This repo contains [Container Storage Interface(CSI)] (https://github.com/container-storage-interface/) Isilon CSI driver for DellEMC.

Overview

Isilon CSI plugins implement an interface between CSI enabled Container Orchestrator(CO) and Isilon Storage Array. It allows dynamically provisioning Isilon volumes and attaching them to workloads.

Introduction

The CSI Driver For Dell EMC Isilon conforms to CSI spec 1.1

CSI Driver For Dell EMC Isilon Capabilities

Capability Supported Not supported
Provisioning Static and dynamic provisioning of volumes, Volume expansion
Export, Mount Mount volume as file system Raw volumes, Topology
Data protection Creation of snapshots*, Create volume from snapshots* Volume Cloning
Installer Helm2, Helm3, Dell CSI Operator (for OpenShift platform)
Access mode SINGLE_NODE_WRITER , MULTI_NODE_READER_ONLY , MULTI_NODE_MULTI_WRITER
Kubernetes v1.14, v1.16 v1.13 or previous versions, v1.17 or higher versions
OS RHEL 7.6, 7.7 Ubuntu, other Linux variants
Isilon OneFS 8.1, 8.2 and 9.0 Previous versions
Protocol NFS SMB, CIFS
OpenShift 4.2, 4.3

Note: Snapshots related operations are not supported on OpenShift platform with CSI-Isilon driver.

Installation overview

The Helm chart installs CSI Driver for Isilon using a shell script (helm/install.isilon). This script installs the CSI driver container image along with the required Kubernetes sidecar containers.

The controller section of the Helm chart installs the following components in a Stateful Set in the namespace isilon:

  • CSI Driver for Isilon
  • Kubernetes Provisioner, which provisions the provisioning volumes
  • Kubernetes Attacher, which attaches the volumes to the containers
  • Kubernetes Snapshotter, which provides snapshot support
  • Kubernetes Resizer, which provides resize support

The node section of the Helm chart installs the following component in a Daemon Set in the namespace isilon:

  • CSI Driver for Isilon
  • Kubernetes Registrar, which handles the driver registration

Prerequisites

Before you install CSI Driver for Isilon, verify the requirements that are mentioned in this topic are installed and configured.

Requirements

  • Install Kubernetes.
  • Enable the Kubernetes feature gates
  • Configure Docker service
  • Install Helm v2 with Tiller with a service account or Helm v3
  • Deploy Isilon using Helm

Enable Kubernetes feature gates

The Kubernetes feature gates must be enabled before installing CSI Driver for Isilon.

About Enabling Kubernetes feature gates

The Feature Gates section of Kubernetes home page lists the Kubernetes feature gates.

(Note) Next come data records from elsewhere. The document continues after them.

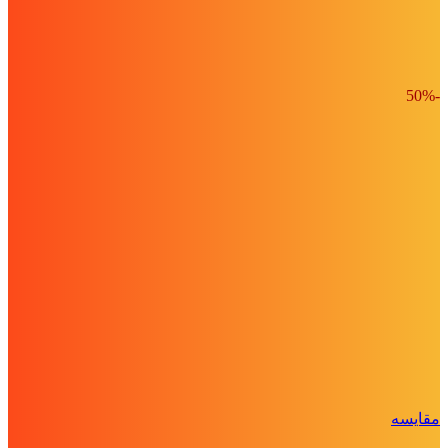
-50%
مقايسه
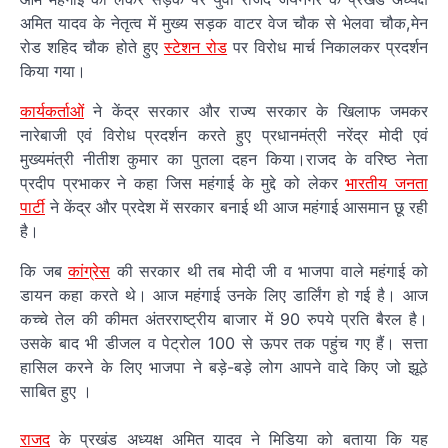
अमित यादव के नेतृत्व में मुख्य सड़क वाटर वेज चौक से भेलवा चौक,मेन
रोड शहिद चौक होते हुए
स्टेशन रोड
पर विरोध मार्च निकालकर प्रदर्शन
किया गया।
कार्यकर्ताओं
ने केंद्र सरकार और राज्य सरकार के खिलाफ जमकर
नारेबाजी एवं विरोध प्रदर्शन करते हुए प्रधानमंत्री नरेंद्र मोदी एवं
मुख्यमंत्री नीतीश कुमार का पुतला दहन किया।राजद के वरिष्ठ नेता
प्रदीप प्रभाकर ने कहा जिस महंगाई के मुद्दे को लेकर
भारतीय जनता
पार्टी
ने केंद्र और प्रदेश में सरकार बनाई थी आज महंगाई आसमान छू रही
है।
कि जब
कांग्रेस
की सरकार थी तब मोदी जी व भाजपा वाले महंगाई को
डायन कहा करते थे। आज महंगाई उनके लिए डार्लिंग हो गई है। आज
कच्चे तेल की कीमत अंतरराष्ट्रीय बाजार में 90 रुपये प्रति बैरल है।
उसके बाद भी डीजल व पेट्रोल 100 से ऊपर तक पहुंच गए हैं। सत्ता
हासिल करने के लिए भाजपा ने बड़े-बड़े लोग आपने वादे किए जो झूठे
साबित हुए ।
राजद
के प्रखंड अध्यक्ष अमित यादव ने मिडिया को बताया कि यह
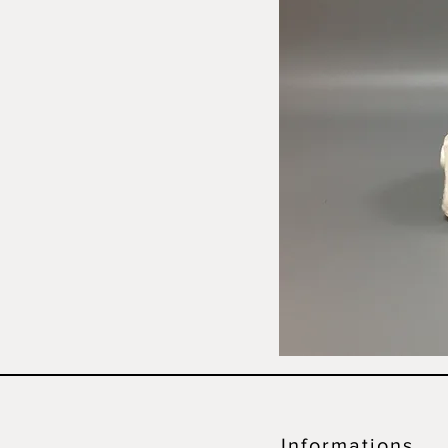
Informations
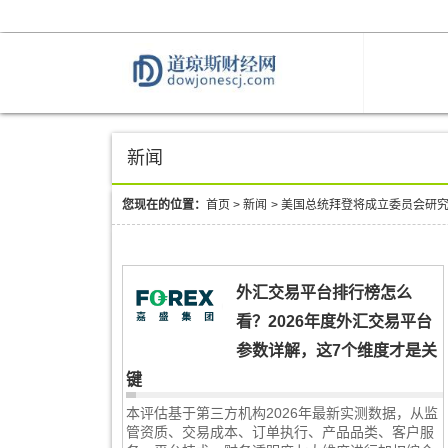
新闻
您现在的位置：
首页
>
新闻
>
美国总统拜登将成立委员会研
外汇交易平台排行榜怎么
看？2026年度外汇交易平台
参数详解，这7个维度才是关
键
本评估基于第三方机构2026年最新实测数据，从监
管资质、交易成本、订单执行、产品品类、客户服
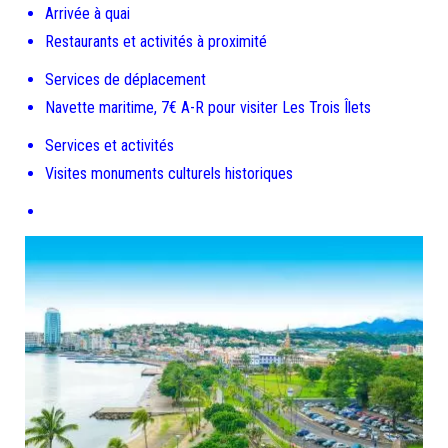
Arrivée à quai
Restaurants et activités à proximité
Services de déplacement
Navette maritime, 7€ A-R pour visiter Les Trois Îlets
Services et activités
Visites monuments culturels historiques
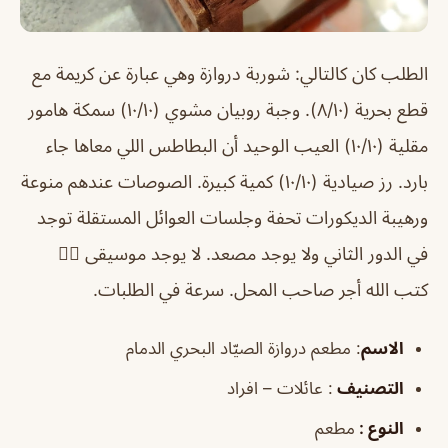
الطلب كان كالتالي: شوربة دروازة وهي عبارة عن كريمة مع
قطع بحرية (٨/١٠). وجبة روبيان مشوي (١٠/١٠) سمكة هامور
مقلية (١٠/١٠) العيب الوحيد أن البطاطس اللي معاها جاء
بارد. رز صيادية (١٠/١٠) كمية كبيرة. الصوصات عندهم منوعة
ورهيبة الديكورات تحفة وجلسات العوائل المستقلة توجد
في الدور الثاني ولا يوجد مصعد. لا يوجد موسيقى 👍🏻
كتب الله أجر صاحب المحل. سرعة في الطلبات.
الاسم
: مطعم دروازة الصيّاد البحري الدمام
التصنيف
: عائلات – افراد
النوع :
مطعم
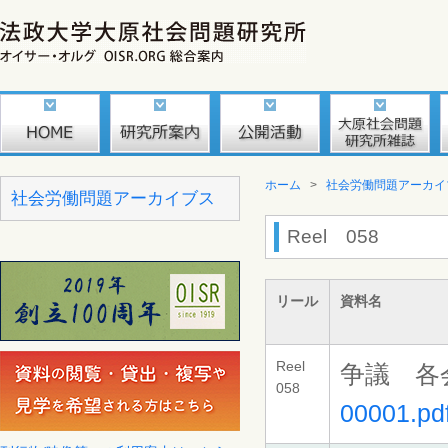
ホーム
>
社会労働問題アーカイ
社会労働問題アーカイブス
Reel 058
リール
資料名
Reel
争議 各
058
00001.pd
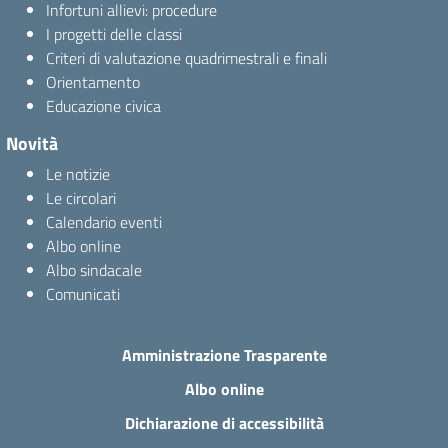
Infortuni allievi: procedure
I progetti delle classi
Criteri di valutazione quadrimestrali e finali
Orientamento
Educazione civica
Novità
Le notizie
Le circolari
Calendario eventi
Albo online
Albo sindacale
Comunicati
Amministrazione Trasparente
Albo online
Dichiarazione di accessibilità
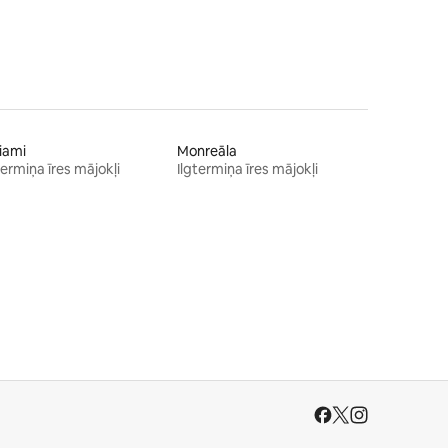
iami
Monreāla
termiņa īres mājokļi
Ilgtermiņa īres mājokļi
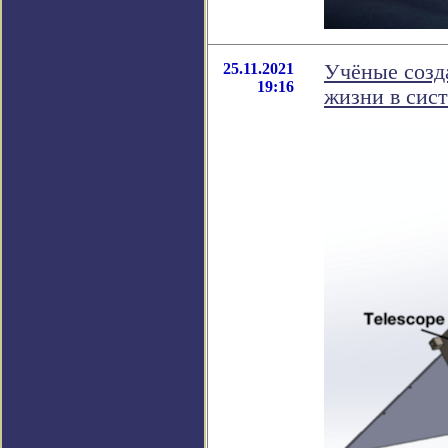
25.11.2021
Учёные созд
19:16
жизни в сис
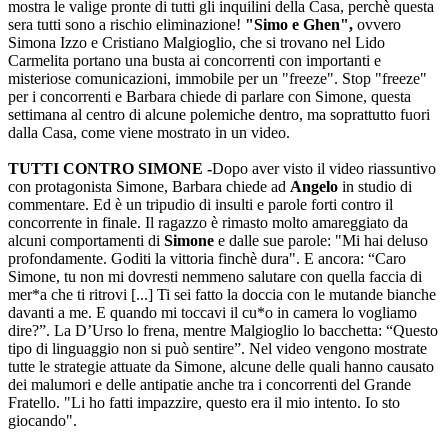
mostra le valige pronte di tutti gli inquilini della Casa, perchè questa
sera tutti sono a rischio eliminazione!
"Simo e Ghen",
ovvero
Simona Izzo e Cristiano Malgioglio, che si trovano nel Lido
Carmelita portano una busta ai concorrenti con importanti e
misteriose comunicazioni, immobile per un "freeze". Stop "freeze"
per i concorrenti e Barbara chiede di parlare con Simone, questa
settimana al centro di alcune polemiche dentro, ma soprattutto fuori
dalla Casa, come viene mostrato in un video.
TUTTI CONTRO SIMONE -
Dopo aver visto il video riassuntivo
con protagonista Simone, Barbara chiede ad
Angelo
in studio di
commentare. Ed è un tripudio di insulti e parole forti contro il
concorrente in finale. Il ragazzo è rimasto molto amareggiato da
alcuni comportamenti di
Simone
e dalle sue parole: "Mi hai deluso
profondamente. Goditi la vittoria finchè dura". E ancora: “Caro
Simone, tu non mi dovresti nemmeno salutare con quella faccia di
mer*a che ti ritrovi [...] Ti sei fatto la doccia con le mutande bianche
davanti a me. E quando mi toccavi il cu*o in camera lo vogliamo
dire?”. La D’Urso lo frena, mentre Malgioglio lo bacchetta: “Questo
tipo di linguaggio non si può sentire”. Nel video vengono mostrate
tutte le strategie attuate da Simone, alcune delle quali hanno causato
dei malumori e delle antipatie anche tra i concorrenti del Grande
Fratello. "Li ho fatti impazzire, questo era il mio intento. Io sto
giocando".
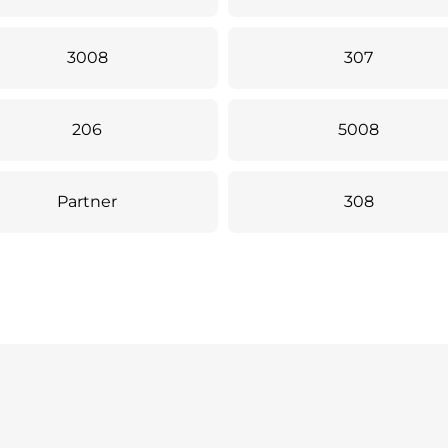
3008
307
206
5008
Partner
308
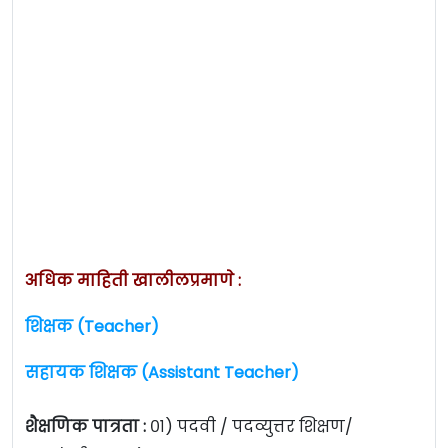
अधिक माहिती खालीलप्रमाणे :
शिक्षक (Teacher)
सहायक शिक्षक (Assistant Teacher)
शैक्षणिक पात्रता :
०१) पदवी / पदव्युत्तर शिक्षण/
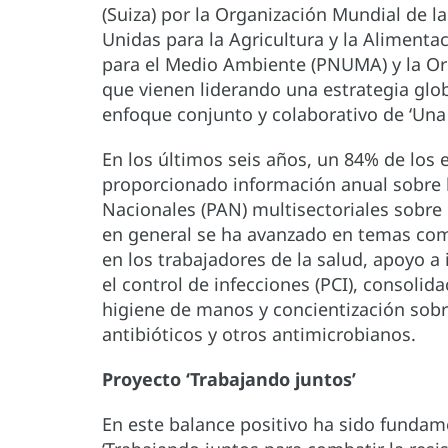
(Suiza) por la Organización Mundial de l
Unidas para la Agricultura y la Alimenta
para el Medio Ambiente (PNUMA) y la Or
que vienen liderando una estrategia globa
enfoque conjunto y colaborativo de ‘Una 
En los últimos seis años, un 84% de lo
proporcionado información anual sobre 
Nacionales (PAN) multisectoriales sobre
en general se ha avanzado en temas co
en los trabajadores de la salud, apoyo a
el control de infecciones (PCI), consolid
higiene de manos y concientización so
antibióticos y otros antimicrobianos.
Proyecto ‘Trabajando juntos’
En este balance positivo ha sido fundam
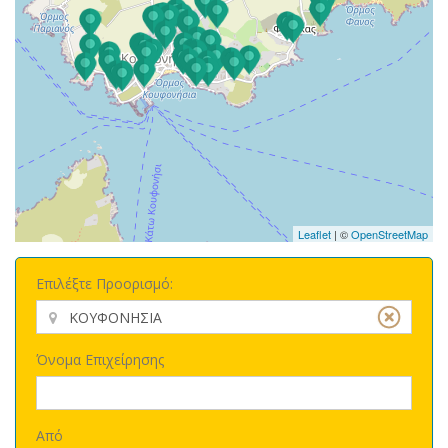
Leaflet
| ©
OpenStreetMap
Επιλέξτε Προορισμό:
Όνομα Επιχείρησης
Από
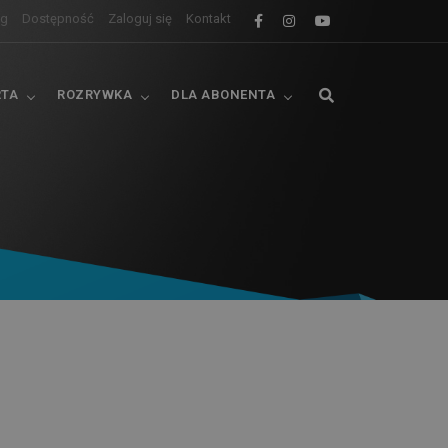
og
Dostępność
Zaloguj się
Kontakt
RTA
ROZRYWKA
DLA ABONENTA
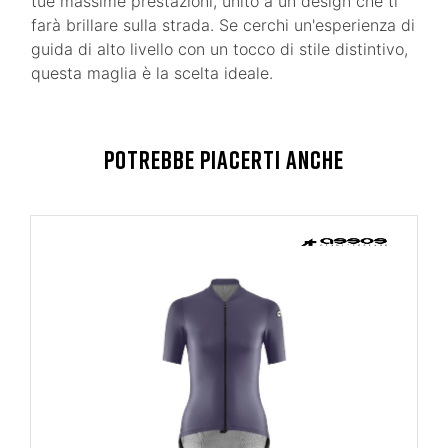
tue massime prestazioni, unito a un design che ti
farà brillare sulla strada. Se cerchi un'esperienza di
guida di alto livello con un tocco di stile distintivo,
questa maglia è la scelta ideale.
POTREBBE PIACERTI ANCHE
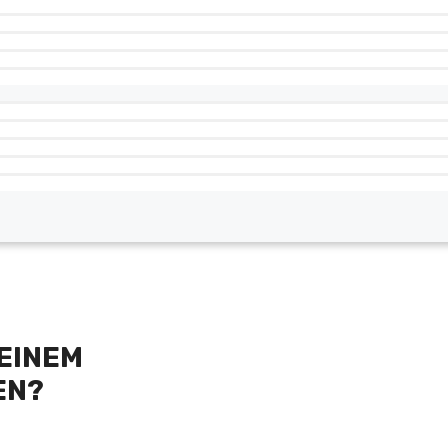
EINEM
EN?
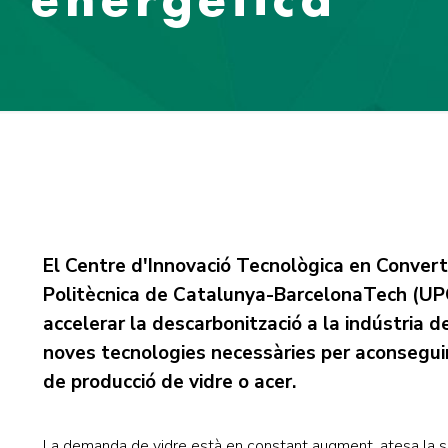
El Centre d'Innovació Tecnològica en Convert
Politècnica de Catalunya-BarcelonaTech (UPC
accelerar la descarbonització a la indústria d
noves tecnologies necessàries per aconseguir 
de producció de vidre o acer.
La demanda de vidre està en constant augment, atesa la se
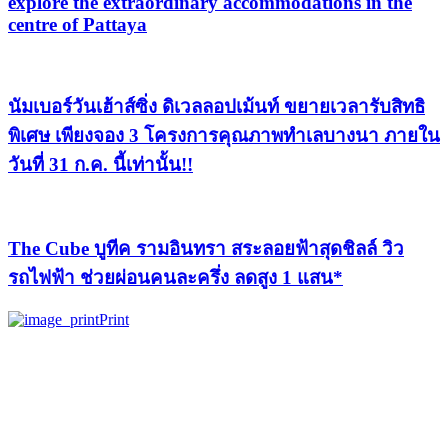
explore the extraordinary accommodations in the
centre of Pattaya
นัมเบอร์วันเฮ้าส์ซิ่ง ดิเวลลอปเม้นท์ ขยายเวลารับสิทธิ
พิเศษ เพียงจอง 3 โครงการคุณภาพทำเลบางนา ภายใน
วันที่ 31 ก.ค. นี้เท่านั้น!!
The Cube บูทีค รามอินทรา สระลอยฟ้าสุดชิลล์ วิว
รถไฟฟ้า ช่วยผ่อนคนละครึ่ง ลดสูง 1 แสน*
Print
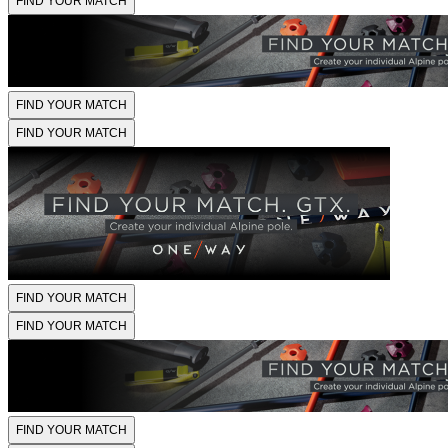
FIND YOUR MATCH
FIND YOUR MATCH
FIND YOUR MATCH
FIND YOUR MATCH
FIND YOUR MATCH
FIND YOUR MATCH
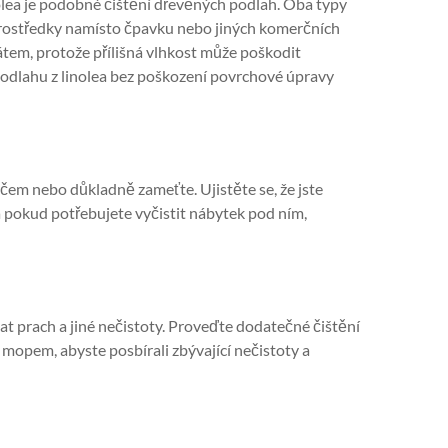
nolea je podobné čištění dřevěných podlah. Oba typy
prostředky namísto čpavku nebo jiných komerčních
átem, protože přílišná vlhkost může poškodit
 podlahu z linolea bez poškození povrchové úpravy
čem nebo důkladně zameťte. Ujistěte se, že jste
, a pokud potřebujete vyčistit nábytek pod ním,
t prach a jiné nečistoty. Proveďte dodatečné čištění
opem, abyste posbírali zbývající nečistoty a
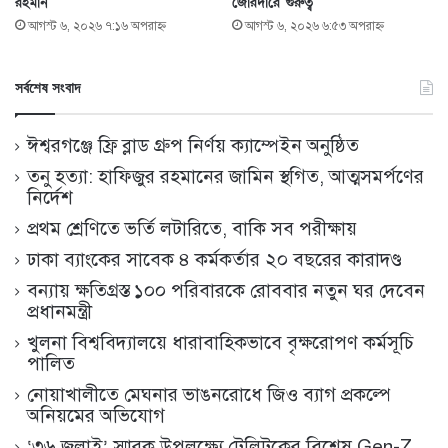
রহমান
জোরদারে গুরুত্ব
আগস্ট ৬, ২০২৬ ৭:১৬ অপরাহ্ণ
আগস্ট ৬, ২০২৬ ৬:৫৩ অপরাহ্ণ
সর্বশেষ সংবাদ
ঈশ্বরগঞ্জে ফ্রি ব্লাড গ্রুপ নির্ণয় ক্যাম্পেইন অনুষ্ঠিত
তনু হত্যা: হাফিজুর রহমানের জামিন স্থগিত, আত্মসমর্পণের
নির্দেশ
প্রথম শ্রেণিতে ভর্তি লটারিতে, বাকি সব পরীক্ষায়
ঢাকা ব্যাংকের সাবেক ৪ কর্মকর্তার ২০ বছরের কারাদণ্ড
বন্যায় ক্ষতিগ্রস্ত ১০০ পরিবারকে রোববার নতুন ঘর দেবেন
প্রধানমন্ত্রী
খুলনা বিশ্ববিদ্যালয়ে ধারাবাহিকভাবে বৃক্ষরোপণ কর্মসূচি
পালিত
নোয়াখালীতে মেঘনার ভাঙনরোধে জিও ব্যাগ প্রকল্পে
অনিয়মের অভিযোগ
‘৩৬ জুলাই’ স্মারক উপলক্ষ্যে টেলিটকের বিশেষ Gen-Z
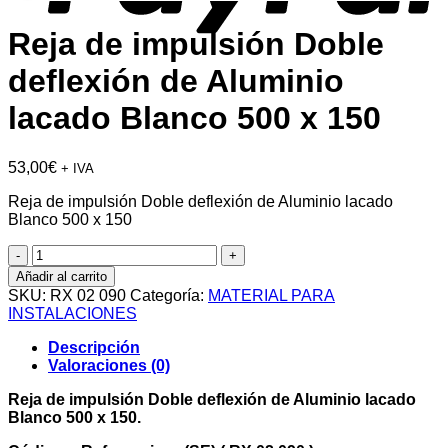
Reja de impulsión Doble
deflexión de Aluminio
lacado Blanco 500 x 150
53,00
€
+ IVA
Reja de impulsión Doble deflexión de Aluminio lacado
Blanco 500 x 150
Reja
de
Añadir al carrito
impulsión
SKU:
RX 02 090
Categoría:
MATERIAL PARA
Doble
INSTALACIONES
deflexión
de
Descripción
Aluminio
Valoraciones (0)
lacado
Blanco
Reja de impulsión Doble deflexión de Aluminio lacado
500
Blanco 500 x 150.
x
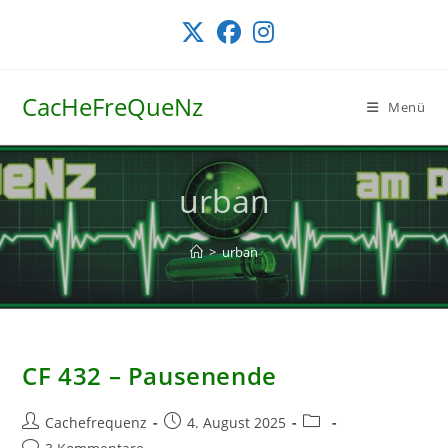
Zum
Inhalt
springen
CacHeFreQueNz
Menü
urban
>
urban
CF 432 – Pausenende
Beitrags-
Beitrag
Beitrags-
Cachefrequenz
4. August 2025
Autor:
veröffentlicht:
Kategorie:
Beitrags-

The following Kubernetes feature gates must be enabled:

  • VolumeSnapshotDataSource
  • CSINodeInfo
  • CSIDriverRegistry

Procedure

  1. On each master and node of Kubernetes, edit /var/lib/kubelet/config.yaml and append the following lines at the end to set feature-gate settings for the kubelets: /var/lib/kubelet/config.yaml

    VolumeSnapshotDataSource: true
    CSINodeInfo: true
    CSIDriverRegistry: true
    
  2. On the master node, set the feature gate settings of the kube-apiserver.yaml, kube-controllermanager.yaml and kube-scheduler.yaml file as follows:

    /etc/kubernetes/manifests/kube-apiserver.yaml /etc/kubernetes/manifests/kube-controller-manager.yaml /etc/kubernetes/manifests/kube-scheduler.yaml

    - --feature-gates=VolumeSnapshotDataSource=true,CSINodeInfo=true,CSIDriverRegistry=true
    
  3. On each node (including master), edit the variable KUBELET_KUBECONFIG_ARGS of /usr/lib/systemd/system/kubelet.service.d/10-kubeadm.conf file as follows:

    Environment="KUBELET_KUBECONFIG_ARGS=--bootstrap-kubeconfig=/etc/kubernetes/bootstrap-kubelet.conf --kubeconfig=/etc/kubernetes/kubelet.conf --feature-gates=VolumeSnapshotDataSource=true,CSINodeInfo=true,CSIDriverRegistry=true" 
    
  4. Restart the kublet on all nodes.

    systemctl daemon-reload
    systemctl restart kubelet 
    

Configure Docker service

The mount propagation in Docker must be configured on all Kubernetes nodes before installing CSI Driver for Isilon.

Procedure

  1. Edit the service section of /etc/systemd/system/multi-user.target.wants/docker.service file as follows:

    [Service]
    ...
    MountFlags=shared
    
  2. Restart the Docker service with systemctl daemon-reload and

    systemctl daemon-reload
    systemctl restart docker
    

Install CSI Driver for Isilon

Install CSI Driver for Isilon using this procedure.

Before you begin

  • You must have the downloaded files, including the Helm chart from the source git repository, ready for this procedure.
  • In the top-level helm directory, there should be two shell scripts, install.isilon and uninstall.isilon. These scripts handle some of the pre and post operations that cannot be performed in the helm chart, such as creating Custom Resource Definitions (CRDs), if needed.

Procedure

  1. Collect information from the Isilon Systems like IP address, username and password. Make a note of the value for these parameters as they must be entered in the secret.yaml and myvalues.yaml file.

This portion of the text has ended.